Conference protocol
This document aims to describe evolutions we will do for managing conferences (audio/video). The goal is to improve the current implementation which simply merge SIP calls together and provide a grid view, to a view where participants are listed, can be muted independantly, or the video layout changed (to show only one participant)
Definitions
Host: Is the user which mix the audio/video streams for the others
Participant: Every user in the conference, even the host
Disclaimer
This document only describes the first steps for now. This means the identification of participants and position in the video mixer sent to all participants.
Improve on layouts
Actually, Jami only provides the possibility to show a grid view of the users. We want to be able to only show one member of the conference (the one which shares its screen for example)
Possible layouts
GRID: Every member is shown with the same height/width
ONE_BIG_WITH_SMALL: One member is zoomed and the other preview are shown
ONE_BIG: One member take the full screen rendered
New API
Two new methods are available to manage the conference Layout in CallManager:
/**
* Change the conference layout
* @param confId
* @param layout 0 = matrix, 1 = one big, others in small, 2 = one in big
*/
void setConferenceLayout(const std::string& confId, int layout);
/**
* Change the active participant (used in layout != matrix)
* @param confId
* @param participantId If participantId not found, the local video will be shown
*/
void setActiveParticipant(const std::string& confId, const std::string& participantId);
Implementation
The implementation is pretty straight forward. Everything is managed by conference.cpp (to link participant to sources) and video_mixer.cpp (to render the wanted layout).

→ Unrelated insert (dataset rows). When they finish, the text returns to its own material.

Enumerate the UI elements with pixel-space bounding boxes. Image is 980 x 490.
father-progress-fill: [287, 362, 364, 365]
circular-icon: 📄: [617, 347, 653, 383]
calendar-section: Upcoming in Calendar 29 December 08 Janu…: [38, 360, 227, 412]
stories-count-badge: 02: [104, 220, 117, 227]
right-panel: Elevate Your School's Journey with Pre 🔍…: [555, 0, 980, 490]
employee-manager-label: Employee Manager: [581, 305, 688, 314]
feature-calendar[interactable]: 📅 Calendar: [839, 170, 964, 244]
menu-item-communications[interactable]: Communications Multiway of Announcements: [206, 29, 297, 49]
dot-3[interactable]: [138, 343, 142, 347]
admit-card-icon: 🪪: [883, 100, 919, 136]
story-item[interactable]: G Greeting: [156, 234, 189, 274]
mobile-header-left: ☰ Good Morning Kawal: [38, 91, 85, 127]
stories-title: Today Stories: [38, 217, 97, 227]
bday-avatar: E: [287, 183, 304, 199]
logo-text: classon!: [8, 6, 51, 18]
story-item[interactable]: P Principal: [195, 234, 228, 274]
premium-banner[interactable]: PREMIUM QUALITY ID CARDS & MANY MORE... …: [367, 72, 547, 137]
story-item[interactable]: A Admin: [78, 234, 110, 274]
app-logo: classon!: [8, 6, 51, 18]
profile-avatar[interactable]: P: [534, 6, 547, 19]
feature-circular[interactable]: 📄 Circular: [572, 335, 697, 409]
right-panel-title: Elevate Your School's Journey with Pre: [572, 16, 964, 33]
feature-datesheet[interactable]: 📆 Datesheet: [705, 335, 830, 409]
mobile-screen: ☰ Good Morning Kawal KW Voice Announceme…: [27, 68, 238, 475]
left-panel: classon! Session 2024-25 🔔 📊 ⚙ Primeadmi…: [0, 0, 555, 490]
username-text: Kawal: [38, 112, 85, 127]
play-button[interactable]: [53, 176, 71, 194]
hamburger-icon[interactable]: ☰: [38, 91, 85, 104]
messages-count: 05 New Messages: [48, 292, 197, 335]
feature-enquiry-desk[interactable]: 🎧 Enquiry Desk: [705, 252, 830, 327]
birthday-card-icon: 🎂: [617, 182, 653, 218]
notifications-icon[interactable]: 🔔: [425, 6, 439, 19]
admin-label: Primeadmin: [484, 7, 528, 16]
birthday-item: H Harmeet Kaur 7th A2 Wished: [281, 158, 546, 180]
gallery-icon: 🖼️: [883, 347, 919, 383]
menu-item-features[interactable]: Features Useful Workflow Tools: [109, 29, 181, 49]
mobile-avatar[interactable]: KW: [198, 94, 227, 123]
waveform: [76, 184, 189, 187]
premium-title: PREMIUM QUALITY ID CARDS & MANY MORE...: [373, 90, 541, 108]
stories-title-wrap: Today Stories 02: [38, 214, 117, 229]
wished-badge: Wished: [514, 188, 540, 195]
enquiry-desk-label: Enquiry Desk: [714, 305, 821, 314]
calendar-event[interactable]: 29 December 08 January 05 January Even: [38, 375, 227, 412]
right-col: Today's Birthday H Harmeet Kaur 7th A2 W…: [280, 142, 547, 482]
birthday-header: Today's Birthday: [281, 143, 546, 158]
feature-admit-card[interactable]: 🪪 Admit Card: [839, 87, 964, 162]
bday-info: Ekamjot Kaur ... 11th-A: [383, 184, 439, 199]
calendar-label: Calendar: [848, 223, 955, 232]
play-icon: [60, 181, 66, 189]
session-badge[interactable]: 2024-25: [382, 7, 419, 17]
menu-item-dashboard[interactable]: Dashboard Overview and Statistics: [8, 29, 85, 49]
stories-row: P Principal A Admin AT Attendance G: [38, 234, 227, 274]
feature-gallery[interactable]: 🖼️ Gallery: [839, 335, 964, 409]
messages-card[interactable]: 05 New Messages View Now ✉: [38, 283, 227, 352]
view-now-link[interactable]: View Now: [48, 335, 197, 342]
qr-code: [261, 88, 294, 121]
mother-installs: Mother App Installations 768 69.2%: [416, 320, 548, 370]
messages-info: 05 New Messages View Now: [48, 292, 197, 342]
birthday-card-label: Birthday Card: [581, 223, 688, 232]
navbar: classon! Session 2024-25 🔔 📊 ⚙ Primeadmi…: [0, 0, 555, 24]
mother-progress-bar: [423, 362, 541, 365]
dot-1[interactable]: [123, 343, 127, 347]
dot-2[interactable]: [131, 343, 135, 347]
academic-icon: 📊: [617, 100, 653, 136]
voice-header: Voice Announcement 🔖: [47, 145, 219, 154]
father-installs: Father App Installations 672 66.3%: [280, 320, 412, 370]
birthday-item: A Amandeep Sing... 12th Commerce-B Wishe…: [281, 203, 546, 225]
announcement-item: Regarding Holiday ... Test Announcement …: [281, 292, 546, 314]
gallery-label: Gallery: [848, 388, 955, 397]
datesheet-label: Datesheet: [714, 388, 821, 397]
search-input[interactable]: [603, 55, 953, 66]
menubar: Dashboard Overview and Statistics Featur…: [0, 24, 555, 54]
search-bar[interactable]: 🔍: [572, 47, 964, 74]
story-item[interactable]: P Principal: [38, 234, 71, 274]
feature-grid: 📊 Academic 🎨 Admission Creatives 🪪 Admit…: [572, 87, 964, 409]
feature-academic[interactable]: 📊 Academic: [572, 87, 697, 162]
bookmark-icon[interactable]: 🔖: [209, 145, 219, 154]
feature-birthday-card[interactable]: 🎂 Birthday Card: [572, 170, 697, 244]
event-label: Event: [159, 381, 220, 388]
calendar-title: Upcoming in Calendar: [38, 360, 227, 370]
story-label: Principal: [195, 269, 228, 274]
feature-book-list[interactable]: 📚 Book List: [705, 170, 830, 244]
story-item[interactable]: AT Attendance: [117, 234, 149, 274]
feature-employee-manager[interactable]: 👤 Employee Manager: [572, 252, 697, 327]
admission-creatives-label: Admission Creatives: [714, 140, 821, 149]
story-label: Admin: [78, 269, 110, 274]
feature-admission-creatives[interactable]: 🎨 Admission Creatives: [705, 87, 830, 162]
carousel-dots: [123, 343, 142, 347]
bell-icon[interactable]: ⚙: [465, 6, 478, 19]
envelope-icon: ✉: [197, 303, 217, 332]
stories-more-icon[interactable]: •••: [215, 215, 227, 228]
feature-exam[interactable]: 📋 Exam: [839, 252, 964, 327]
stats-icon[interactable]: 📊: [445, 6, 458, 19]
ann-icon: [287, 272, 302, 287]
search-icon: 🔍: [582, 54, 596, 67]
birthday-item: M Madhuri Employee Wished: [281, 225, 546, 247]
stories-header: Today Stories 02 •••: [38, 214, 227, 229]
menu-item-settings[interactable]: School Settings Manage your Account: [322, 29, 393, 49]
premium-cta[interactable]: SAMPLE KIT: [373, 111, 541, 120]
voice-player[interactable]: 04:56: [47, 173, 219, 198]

Syncing Conferences Informations
Note: Actually, the word participant is used for callId mixed in a conference. This can lead at first to some problems for the API and must be fixed in the furture
The goal is to notify all participants the metadatas of the rendered video. This means what participant is in the conference and where the video is located.
Layout Info
The Layout is stored as a VectorMapStringString for clients and internally with a vector
Layout = {
{
"uri": "participant", "x":"0", "y":"0", "w": "0", "h": "0", "isModerator": "true"
},
{
"uri": "participant1", "x":"0", "y":"0", "w": "0", "h": "0", "isModerator": "false"
}
(...)
}
New API
A new method (in CallManager) and a new signal to respectively get current conference infos and updates are available:
VectorMapStringString getConferenceInfos(const std::string& confId);
void onConferenceInfosUpdated(const std::string& confId, const VectorMapStringString& infos);
Implementation
The Conference Object (which only exists if we mix calls, this means that we are the master) manages the informations for the whole conference, based on the LayoutInfos of each Call objects. The getConferenceInfos will retrieve infos directly from this object.

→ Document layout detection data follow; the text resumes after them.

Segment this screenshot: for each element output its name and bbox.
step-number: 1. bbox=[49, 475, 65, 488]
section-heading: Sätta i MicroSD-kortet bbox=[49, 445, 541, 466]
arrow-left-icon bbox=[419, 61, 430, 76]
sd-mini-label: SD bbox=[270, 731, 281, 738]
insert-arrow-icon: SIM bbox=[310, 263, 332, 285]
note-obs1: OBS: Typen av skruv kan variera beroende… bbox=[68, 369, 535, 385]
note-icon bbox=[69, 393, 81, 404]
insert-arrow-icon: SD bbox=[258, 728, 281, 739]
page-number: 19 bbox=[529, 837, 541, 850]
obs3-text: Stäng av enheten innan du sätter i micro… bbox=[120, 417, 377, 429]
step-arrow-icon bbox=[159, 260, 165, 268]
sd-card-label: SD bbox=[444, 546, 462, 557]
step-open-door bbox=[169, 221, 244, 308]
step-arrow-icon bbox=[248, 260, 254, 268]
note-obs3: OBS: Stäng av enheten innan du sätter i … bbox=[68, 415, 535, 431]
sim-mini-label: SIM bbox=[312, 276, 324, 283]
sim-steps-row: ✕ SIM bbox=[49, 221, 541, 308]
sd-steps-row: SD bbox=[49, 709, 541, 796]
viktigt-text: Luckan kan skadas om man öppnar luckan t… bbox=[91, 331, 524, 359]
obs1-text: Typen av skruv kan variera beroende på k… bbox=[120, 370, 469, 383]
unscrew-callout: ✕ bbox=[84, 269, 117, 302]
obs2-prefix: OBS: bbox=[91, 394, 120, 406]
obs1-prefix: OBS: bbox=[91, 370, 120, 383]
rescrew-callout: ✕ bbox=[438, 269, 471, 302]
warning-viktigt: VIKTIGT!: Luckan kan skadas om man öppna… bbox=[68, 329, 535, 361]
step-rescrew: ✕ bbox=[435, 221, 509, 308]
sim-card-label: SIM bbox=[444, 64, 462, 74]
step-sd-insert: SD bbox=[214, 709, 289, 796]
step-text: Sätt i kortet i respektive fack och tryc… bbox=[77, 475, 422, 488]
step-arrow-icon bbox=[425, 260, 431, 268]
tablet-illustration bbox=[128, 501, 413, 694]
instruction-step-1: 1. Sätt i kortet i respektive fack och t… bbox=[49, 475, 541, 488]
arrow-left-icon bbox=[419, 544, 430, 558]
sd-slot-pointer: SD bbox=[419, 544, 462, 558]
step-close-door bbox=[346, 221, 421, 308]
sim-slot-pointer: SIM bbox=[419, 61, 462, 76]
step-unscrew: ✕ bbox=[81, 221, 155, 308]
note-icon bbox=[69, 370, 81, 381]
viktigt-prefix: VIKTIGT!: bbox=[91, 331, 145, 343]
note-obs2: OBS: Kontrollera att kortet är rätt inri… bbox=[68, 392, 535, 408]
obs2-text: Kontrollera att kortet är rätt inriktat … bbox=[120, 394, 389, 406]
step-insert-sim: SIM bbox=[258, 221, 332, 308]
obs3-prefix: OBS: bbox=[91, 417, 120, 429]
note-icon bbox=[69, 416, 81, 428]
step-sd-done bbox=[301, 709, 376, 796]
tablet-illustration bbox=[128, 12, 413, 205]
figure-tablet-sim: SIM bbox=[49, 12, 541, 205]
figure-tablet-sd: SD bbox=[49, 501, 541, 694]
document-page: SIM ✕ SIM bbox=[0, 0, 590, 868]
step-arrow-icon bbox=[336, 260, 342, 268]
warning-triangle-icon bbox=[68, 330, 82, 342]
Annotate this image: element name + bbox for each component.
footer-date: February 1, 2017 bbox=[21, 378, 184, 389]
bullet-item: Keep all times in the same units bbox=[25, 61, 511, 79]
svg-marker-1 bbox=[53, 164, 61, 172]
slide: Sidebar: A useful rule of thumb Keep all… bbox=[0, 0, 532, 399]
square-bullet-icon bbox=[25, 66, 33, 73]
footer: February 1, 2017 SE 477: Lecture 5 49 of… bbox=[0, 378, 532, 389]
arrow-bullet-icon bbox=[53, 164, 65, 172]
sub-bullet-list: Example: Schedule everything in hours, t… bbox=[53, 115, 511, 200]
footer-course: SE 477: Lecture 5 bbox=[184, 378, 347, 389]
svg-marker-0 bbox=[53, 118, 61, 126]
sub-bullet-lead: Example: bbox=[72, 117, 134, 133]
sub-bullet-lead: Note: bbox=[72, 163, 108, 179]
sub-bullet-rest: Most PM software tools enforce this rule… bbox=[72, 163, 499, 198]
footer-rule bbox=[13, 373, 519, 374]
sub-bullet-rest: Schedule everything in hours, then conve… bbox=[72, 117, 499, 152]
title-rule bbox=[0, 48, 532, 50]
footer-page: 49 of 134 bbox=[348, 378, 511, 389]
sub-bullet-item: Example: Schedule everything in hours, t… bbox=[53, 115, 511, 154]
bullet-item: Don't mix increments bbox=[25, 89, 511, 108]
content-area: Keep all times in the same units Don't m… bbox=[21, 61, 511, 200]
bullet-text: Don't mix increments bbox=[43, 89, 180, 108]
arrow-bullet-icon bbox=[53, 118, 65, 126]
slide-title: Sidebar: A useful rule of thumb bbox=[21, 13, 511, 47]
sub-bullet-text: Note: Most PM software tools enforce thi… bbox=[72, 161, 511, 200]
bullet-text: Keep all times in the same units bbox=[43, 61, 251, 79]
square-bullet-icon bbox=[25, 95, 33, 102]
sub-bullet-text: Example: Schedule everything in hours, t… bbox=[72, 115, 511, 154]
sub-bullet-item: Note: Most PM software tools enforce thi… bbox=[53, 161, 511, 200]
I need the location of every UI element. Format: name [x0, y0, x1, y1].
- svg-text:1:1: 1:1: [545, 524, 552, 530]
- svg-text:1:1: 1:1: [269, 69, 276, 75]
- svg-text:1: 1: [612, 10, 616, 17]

So, every Call object now have a LayoutInfo and if updated, ask the Conference object to updates its infos.
The master of a conference sends its infos via the SIP channel as a message with the following MIME type:
application/confInfo+json
So, if a call receives some confInfo, we know that this call is a member of a conference.

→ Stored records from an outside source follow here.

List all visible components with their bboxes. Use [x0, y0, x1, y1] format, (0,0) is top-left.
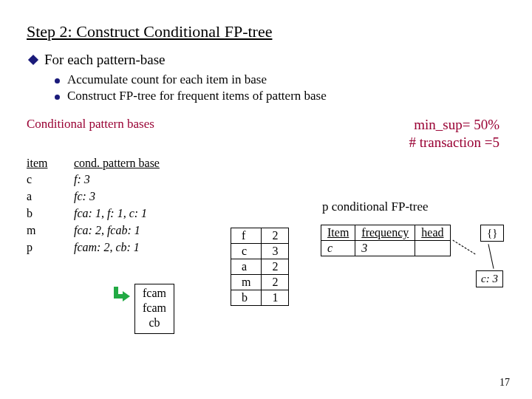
cell-item: a [27, 190, 74, 203]
mid-row: Conditional pattern bases min_sup= 50% #… [27, 117, 505, 152]
arrow-icon [114, 287, 134, 303]
cell-item: b [27, 207, 74, 220]
page-title: Step 2: Construct Conditional FP-tree [27, 22, 505, 41]
bullet-text: Accumulate count for each item in base [67, 72, 267, 87]
cell-item: m [27, 224, 74, 237]
table-row: a fc: 3 [27, 190, 505, 203]
cell-key: a [231, 259, 262, 275]
hdr-item: Item [321, 225, 355, 241]
hdr-head: head [415, 225, 450, 241]
cell-base: f: 3 [74, 173, 90, 186]
heading-text: For each pattern-base [44, 52, 166, 68]
fcam-line: fcam [143, 301, 166, 316]
table-row: c 3 [321, 241, 451, 256]
p-conditional-label: p conditional FP-tree [322, 200, 429, 214]
bullet-icon [55, 78, 60, 83]
params-right: min_sup= 50% # transaction =5 [409, 117, 499, 152]
content-area: item cond. pattern base c f: 3 a fc: 3 b… [27, 157, 505, 254]
pattern-table-header: item cond. pattern base [27, 157, 505, 170]
bullet-icon [55, 95, 60, 100]
tree-c3-node: c: 3 [476, 270, 503, 287]
cell-item: c [321, 241, 355, 256]
table-row: c 3 [231, 244, 289, 259]
table-row: f 2 [231, 228, 289, 244]
cell-key: c [231, 244, 262, 259]
min-sup: min_sup= 50% [409, 117, 499, 133]
cell-val: 2 [262, 275, 289, 290]
cell-base: fcam: 2, cb: 1 [74, 241, 140, 254]
hdr-freq: frequency [355, 225, 415, 241]
heading-row: For each pattern-base [27, 52, 505, 68]
cpb-label: Conditional pattern bases [27, 117, 154, 152]
sub-bullet: Accumulate count for each item in base [52, 72, 505, 87]
cell-val: 3 [262, 244, 289, 259]
cell-base: fca: 2, fcab: 1 [74, 224, 140, 237]
cell-key: f [231, 228, 262, 244]
fcam-line: cb [143, 316, 166, 330]
cell-base: fca: 1, f: 1, c: 1 [74, 207, 147, 220]
cell-val: 2 [262, 259, 289, 275]
cell-base: fc: 3 [74, 190, 95, 203]
cell-val: 2 [262, 228, 289, 244]
cell-key: b [231, 290, 262, 306]
tree-edge [485, 244, 497, 270]
projected-db-box: fcam fcam cb [134, 284, 174, 334]
bullet-text: Construct FP-tree for frequent items of … [67, 89, 327, 103]
cell-val: 1 [262, 290, 289, 306]
cell-freq: 3 [355, 241, 415, 256]
table-row: c f: 3 [27, 173, 505, 186]
tree-root-node: {} [480, 225, 504, 242]
table-row: Item frequency head [321, 225, 451, 241]
cell-key: m [231, 275, 262, 290]
table-row: m 2 [231, 275, 289, 290]
page-number: 17 [499, 377, 510, 389]
hdr-base: cond. pattern base [74, 157, 160, 170]
hdr-item: item [27, 157, 74, 170]
cell-item: c [27, 173, 74, 186]
table-row: b 1 [231, 290, 289, 306]
cell-item: p [27, 241, 74, 254]
header-table: Item frequency head c 3 [321, 225, 451, 256]
count-table: f 2 c 3 a 2 m 2 b 1 [231, 228, 289, 306]
trans-count: # transaction =5 [409, 134, 499, 151]
cell-head [415, 241, 450, 256]
table-row: a 2 [231, 259, 289, 275]
diamond-bullet-icon [28, 55, 38, 65]
fcam-line: fcam [143, 286, 166, 301]
sub-bullet-list: Accumulate count for each item in base C… [52, 72, 505, 103]
sub-bullet: Construct FP-tree for frequent items of … [52, 89, 505, 103]
table-row: b fca: 1, f: 1, c: 1 [27, 207, 505, 220]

To summarize, Call manages received layouts, Conference managed sent layouts.
Moderators
A conference can be controlled (for now, only the layout an be controlled). A moderator is added if on the same device of the host for now.
Implementation
To change a layout, the moderator can send a payload with “application/confOrder+json” as type:
{
"layout": int
}
To set a participant as active, the moderator can send a payload with “application/confOrder+json” as type:
{
"activeParticipant": "uri"
}
Future
Control moderators on a conference
Moderators can hangup
Moderators can mute/unmute
Multiple master management
Separate streams to allow more controls?